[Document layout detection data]

—————

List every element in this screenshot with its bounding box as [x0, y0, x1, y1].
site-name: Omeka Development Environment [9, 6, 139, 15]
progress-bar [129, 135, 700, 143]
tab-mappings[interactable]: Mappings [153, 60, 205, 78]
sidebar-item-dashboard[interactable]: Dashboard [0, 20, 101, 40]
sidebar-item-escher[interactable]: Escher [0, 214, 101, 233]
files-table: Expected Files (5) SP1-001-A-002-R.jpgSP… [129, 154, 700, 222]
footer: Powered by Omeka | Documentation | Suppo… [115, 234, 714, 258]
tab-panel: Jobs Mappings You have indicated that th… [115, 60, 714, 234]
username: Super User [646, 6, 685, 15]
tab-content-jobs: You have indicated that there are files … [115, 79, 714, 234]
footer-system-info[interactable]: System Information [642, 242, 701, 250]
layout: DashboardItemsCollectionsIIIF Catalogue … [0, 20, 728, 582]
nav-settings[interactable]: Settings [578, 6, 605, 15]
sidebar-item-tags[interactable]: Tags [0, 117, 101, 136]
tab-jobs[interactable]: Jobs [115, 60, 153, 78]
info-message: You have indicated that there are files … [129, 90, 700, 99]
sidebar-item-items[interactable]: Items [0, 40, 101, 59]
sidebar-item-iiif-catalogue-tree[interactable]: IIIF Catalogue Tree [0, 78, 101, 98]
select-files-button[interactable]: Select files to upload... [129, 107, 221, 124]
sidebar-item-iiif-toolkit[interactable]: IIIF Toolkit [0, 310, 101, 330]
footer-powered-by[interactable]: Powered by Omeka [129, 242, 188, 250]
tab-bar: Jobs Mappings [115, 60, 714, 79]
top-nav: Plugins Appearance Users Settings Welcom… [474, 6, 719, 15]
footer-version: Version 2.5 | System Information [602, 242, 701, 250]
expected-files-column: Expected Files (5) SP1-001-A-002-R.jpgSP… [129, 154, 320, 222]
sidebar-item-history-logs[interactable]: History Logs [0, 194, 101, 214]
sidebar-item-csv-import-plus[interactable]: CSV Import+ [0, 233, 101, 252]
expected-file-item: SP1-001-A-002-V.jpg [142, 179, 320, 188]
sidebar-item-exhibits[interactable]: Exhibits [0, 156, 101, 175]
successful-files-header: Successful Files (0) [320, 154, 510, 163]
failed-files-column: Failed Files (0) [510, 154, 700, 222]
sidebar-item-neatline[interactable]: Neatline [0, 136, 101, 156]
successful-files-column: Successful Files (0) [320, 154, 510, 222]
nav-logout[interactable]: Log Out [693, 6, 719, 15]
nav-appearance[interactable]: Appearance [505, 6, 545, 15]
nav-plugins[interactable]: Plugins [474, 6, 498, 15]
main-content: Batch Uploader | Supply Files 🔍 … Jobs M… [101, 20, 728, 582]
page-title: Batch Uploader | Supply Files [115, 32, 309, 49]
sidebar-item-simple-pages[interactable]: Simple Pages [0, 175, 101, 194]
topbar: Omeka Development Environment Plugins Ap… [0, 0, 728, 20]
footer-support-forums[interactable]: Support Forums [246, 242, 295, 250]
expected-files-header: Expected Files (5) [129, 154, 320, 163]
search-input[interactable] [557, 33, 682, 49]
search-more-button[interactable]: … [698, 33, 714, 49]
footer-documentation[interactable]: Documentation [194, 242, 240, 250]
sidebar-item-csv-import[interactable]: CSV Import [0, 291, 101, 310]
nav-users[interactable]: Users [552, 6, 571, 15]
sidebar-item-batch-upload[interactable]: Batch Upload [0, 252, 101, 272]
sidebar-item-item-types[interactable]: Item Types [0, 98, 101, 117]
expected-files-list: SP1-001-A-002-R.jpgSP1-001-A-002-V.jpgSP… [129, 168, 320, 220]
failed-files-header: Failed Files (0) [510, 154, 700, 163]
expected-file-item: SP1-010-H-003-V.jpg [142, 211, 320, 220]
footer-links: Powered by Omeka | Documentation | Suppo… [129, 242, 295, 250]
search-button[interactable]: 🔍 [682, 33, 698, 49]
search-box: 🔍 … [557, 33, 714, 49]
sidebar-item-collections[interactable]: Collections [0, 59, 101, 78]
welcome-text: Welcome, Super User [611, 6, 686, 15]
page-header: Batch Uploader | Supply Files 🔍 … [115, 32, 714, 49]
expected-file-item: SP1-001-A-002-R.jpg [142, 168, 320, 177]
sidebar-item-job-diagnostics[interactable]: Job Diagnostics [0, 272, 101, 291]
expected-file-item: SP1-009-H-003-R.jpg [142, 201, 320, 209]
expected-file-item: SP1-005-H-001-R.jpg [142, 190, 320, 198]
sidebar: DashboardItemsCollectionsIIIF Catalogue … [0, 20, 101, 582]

—————

The full set of entries above has to be restated exactly.

> _OUTPUT FOR THIS EXERCISE_
List every element in this screenshot with its bounding box as [x0, y0, x1, y1].
site-name: Omeka Development Environment [9, 6, 139, 15]
progress-bar [129, 135, 700, 143]
tab-mappings[interactable]: Mappings [153, 60, 205, 78]
sidebar-item-dashboard[interactable]: Dashboard [0, 20, 101, 40]
sidebar-item-escher[interactable]: Escher [0, 214, 101, 233]
files-table: Expected Files (5) SP1-001-A-002-R.jpgSP… [129, 154, 700, 222]
footer: Powered by Omeka | Documentation | Suppo… [115, 234, 714, 258]
tab-panel: Jobs Mappings You have indicated that th… [115, 60, 714, 234]
username: Super User [646, 6, 685, 15]
tab-content-jobs: You have indicated that there are files … [115, 79, 714, 234]
footer-system-info[interactable]: System Information [642, 242, 701, 250]
layout: DashboardItemsCollectionsIIIF Catalogue … [0, 20, 728, 582]
nav-settings[interactable]: Settings [578, 6, 605, 15]
sidebar-item-tags[interactable]: Tags [0, 117, 101, 136]
tab-jobs[interactable]: Jobs [115, 60, 153, 78]
info-message: You have indicated that there are files … [129, 90, 700, 99]
sidebar-item-items[interactable]: Items [0, 40, 101, 59]
sidebar-item-iiif-catalogue-tree[interactable]: IIIF Catalogue Tree [0, 78, 101, 98]
select-files-button[interactable]: Select files to upload... [129, 107, 221, 124]
sidebar-item-iiif-toolkit[interactable]: IIIF Toolkit [0, 310, 101, 330]
footer-powered-by[interactable]: Powered by Omeka [129, 242, 188, 250]
tab-bar: Jobs Mappings [115, 60, 714, 79]
top-nav: Plugins Appearance Users Settings Welcom… [474, 6, 719, 15]
footer-version: Version 2.5 | System Information [602, 242, 701, 250]
expected-files-column: Expected Files (5) SP1-001-A-002-R.jpgSP… [129, 154, 320, 222]
sidebar-item-history-logs[interactable]: History Logs [0, 194, 101, 214]
sidebar-item-csv-import-plus[interactable]: CSV Import+ [0, 233, 101, 252]
expected-file-item: SP1-001-A-002-V.jpg [142, 179, 320, 188]
sidebar-item-exhibits[interactable]: Exhibits [0, 156, 101, 175]
successful-files-header: Successful Files (0) [320, 154, 510, 163]
failed-files-column: Failed Files (0) [510, 154, 700, 222]
sidebar-item-neatline[interactable]: Neatline [0, 136, 101, 156]
successful-files-column: Successful Files (0) [320, 154, 510, 222]
nav-logout[interactable]: Log Out [693, 6, 719, 15]
nav-appearance[interactable]: Appearance [505, 6, 545, 15]
nav-plugins[interactable]: Plugins [474, 6, 498, 15]
main-content: Batch Uploader | Supply Files 🔍 … Jobs M… [101, 20, 728, 582]
page-title: Batch Uploader | Supply Files [115, 32, 309, 49]
sidebar-item-simple-pages[interactable]: Simple Pages [0, 175, 101, 194]
topbar: Omeka Development Environment Plugins Ap… [0, 0, 728, 20]
footer-support-forums[interactable]: Support Forums [246, 242, 295, 250]
expected-files-header: Expected Files (5) [129, 154, 320, 163]
search-input[interactable] [557, 33, 682, 49]
search-more-button[interactable]: … [698, 33, 714, 49]
footer-documentation[interactable]: Documentation [194, 242, 240, 250]
sidebar-item-csv-import[interactable]: CSV Import [0, 291, 101, 310]
nav-users[interactable]: Users [552, 6, 571, 15]
sidebar-item-batch-upload[interactable]: Batch Upload [0, 252, 101, 272]
sidebar-item-item-types[interactable]: Item Types [0, 98, 101, 117]
expected-files-list: SP1-001-A-002-R.jpgSP1-001-A-002-V.jpgSP… [129, 168, 320, 220]
failed-files-header: Failed Files (0) [510, 154, 700, 163]
expected-file-item: SP1-010-H-003-V.jpg [142, 211, 320, 220]
footer-links: Powered by Omeka | Documentation | Suppo… [129, 242, 295, 250]
search-button[interactable]: 🔍 [682, 33, 698, 49]
search-box: 🔍 … [557, 33, 714, 49]
sidebar-item-collections[interactable]: Collections [0, 59, 101, 78]
welcome-text: Welcome, Super User [611, 6, 686, 15]
page-header: Batch Uploader | Supply Files 🔍 … [115, 32, 714, 49]
expected-file-item: SP1-001-A-002-R.jpg [142, 168, 320, 177]
sidebar-item-job-diagnostics[interactable]: Job Diagnostics [0, 272, 101, 291]
expected-file-item: SP1-009-H-003-R.jpg [142, 201, 320, 209]
expected-file-item: SP1-005-H-001-R.jpg [142, 190, 320, 198]
sidebar: DashboardItemsCollectionsIIIF Catalogue … [0, 20, 101, 582]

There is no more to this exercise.